Ermittler aus den USA und Schottland hatten seit Jahren gegen Masud ermittelt. Dem US-Staatsanwalt Michael Sherwin zufolge gibt es starke Beweise, die Masud mit dem Anschlag in Verbindung bringen. In einem Interview mit einem libyschen Geheimdienst soll er 2012 zugegeben haben, für den Bau der Bombe verantwortlich zu sein. Im selben Interview soll Masud auch seine Beteiligung an dem Anschlag auf eine Berliner Diskothek 1986 zugegeben haben, bei dem zwei US-Soldaten und eine türkische Frau starben.

Wegen des Anschlags wurden bereits zwei Libyer vor ein Gericht in den Niederlanden gestellt. Einer von ihnen, Abdelbaset Mohamed al-Megrahi, wurde 2001 zu einer langen Haftstrafe verurteilt. Er kam aber 2009 aus medizinischen Gründen frei und starb 2012. Bis zu seinem Tod 2012 beteuerte er seine Unschuld.

In Schottland begann im November ein Berufungsprozess gegen al-Megrahis Verurteilung. Seine Familie hatte im März vor dem schottischen Ausschuss zur Überprüfung von Gerichtsurteilen (SCCRC) erreicht, dass der Fall zur Überprüfung an ein Strafgericht in Edinburgh verwiesen wurde. Zweifel an den Beweisen gegen al-Megrahi seien nicht ausgeräumt worden, hieß es damals zur Begründung.

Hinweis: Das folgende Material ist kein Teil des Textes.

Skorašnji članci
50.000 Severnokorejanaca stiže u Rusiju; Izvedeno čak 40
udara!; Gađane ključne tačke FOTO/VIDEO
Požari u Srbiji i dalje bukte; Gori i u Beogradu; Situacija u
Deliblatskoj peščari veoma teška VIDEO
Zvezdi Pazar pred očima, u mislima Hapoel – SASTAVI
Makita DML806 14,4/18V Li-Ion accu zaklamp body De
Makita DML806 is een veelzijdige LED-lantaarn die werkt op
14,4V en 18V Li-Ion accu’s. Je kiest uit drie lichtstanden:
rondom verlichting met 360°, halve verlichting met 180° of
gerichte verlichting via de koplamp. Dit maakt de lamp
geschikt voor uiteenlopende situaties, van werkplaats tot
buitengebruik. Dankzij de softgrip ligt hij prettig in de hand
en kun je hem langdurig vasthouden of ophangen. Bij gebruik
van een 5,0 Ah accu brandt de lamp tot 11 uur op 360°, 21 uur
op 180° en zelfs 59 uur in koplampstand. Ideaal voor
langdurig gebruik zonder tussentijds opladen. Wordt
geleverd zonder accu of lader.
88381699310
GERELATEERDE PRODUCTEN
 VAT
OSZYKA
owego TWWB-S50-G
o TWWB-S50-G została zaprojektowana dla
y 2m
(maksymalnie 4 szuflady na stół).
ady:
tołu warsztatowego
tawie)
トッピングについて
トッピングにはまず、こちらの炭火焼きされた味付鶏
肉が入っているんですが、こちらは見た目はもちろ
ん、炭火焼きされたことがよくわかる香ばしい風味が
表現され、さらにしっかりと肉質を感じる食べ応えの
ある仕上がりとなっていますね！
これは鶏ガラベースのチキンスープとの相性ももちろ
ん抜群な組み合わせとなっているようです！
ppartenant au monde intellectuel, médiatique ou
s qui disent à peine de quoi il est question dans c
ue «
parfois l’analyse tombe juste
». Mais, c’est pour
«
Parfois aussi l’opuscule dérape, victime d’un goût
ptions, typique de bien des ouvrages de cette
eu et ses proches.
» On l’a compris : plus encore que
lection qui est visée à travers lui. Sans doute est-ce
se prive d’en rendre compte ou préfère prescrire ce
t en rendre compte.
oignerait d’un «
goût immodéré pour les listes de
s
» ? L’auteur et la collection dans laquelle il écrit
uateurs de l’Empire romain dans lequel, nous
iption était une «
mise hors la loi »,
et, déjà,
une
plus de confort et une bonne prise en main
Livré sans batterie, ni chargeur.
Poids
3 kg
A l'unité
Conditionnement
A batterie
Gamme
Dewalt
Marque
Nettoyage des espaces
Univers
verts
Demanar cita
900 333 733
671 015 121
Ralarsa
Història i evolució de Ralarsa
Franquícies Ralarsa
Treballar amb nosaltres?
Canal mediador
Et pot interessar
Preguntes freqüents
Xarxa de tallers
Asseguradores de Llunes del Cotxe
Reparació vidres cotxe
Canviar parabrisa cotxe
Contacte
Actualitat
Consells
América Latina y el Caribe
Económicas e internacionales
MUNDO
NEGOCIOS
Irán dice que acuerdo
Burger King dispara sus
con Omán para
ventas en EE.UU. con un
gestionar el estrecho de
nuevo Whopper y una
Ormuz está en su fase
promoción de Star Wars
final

Der zweite Mann, Lamin Chalifah Fhima, wurde freigesprochen, steht aber in den USA weiterhin unter Anklage. Die Ermittler verfügen laut Sherwin auch über Beweise für gemeinsame Reisen der zwei Männer mit Masud.

Libyen hatte im Jahr 2003 die Verantwortung für den Anschlag übernommen und zahlte 2,7 Milliarden Dollar (etwa 2,3 Milliarden Euro) Entschädigung an die Hinterbliebenen der Opfer.

"Unsere Geduld und Beharrlichkeit haben sich mit der heutigen Entscheidung als fruchtbar erwiesen", sagte Kara Weipz, die Schwester eines der Opfer des Anschlags. Im Namen der Angehörigen der getöteten Passagiere betonte sie: "Das Motto der Familienmitglieder war in den vergangen 32 Jahren: Die Wahrheit muss bekannt werden."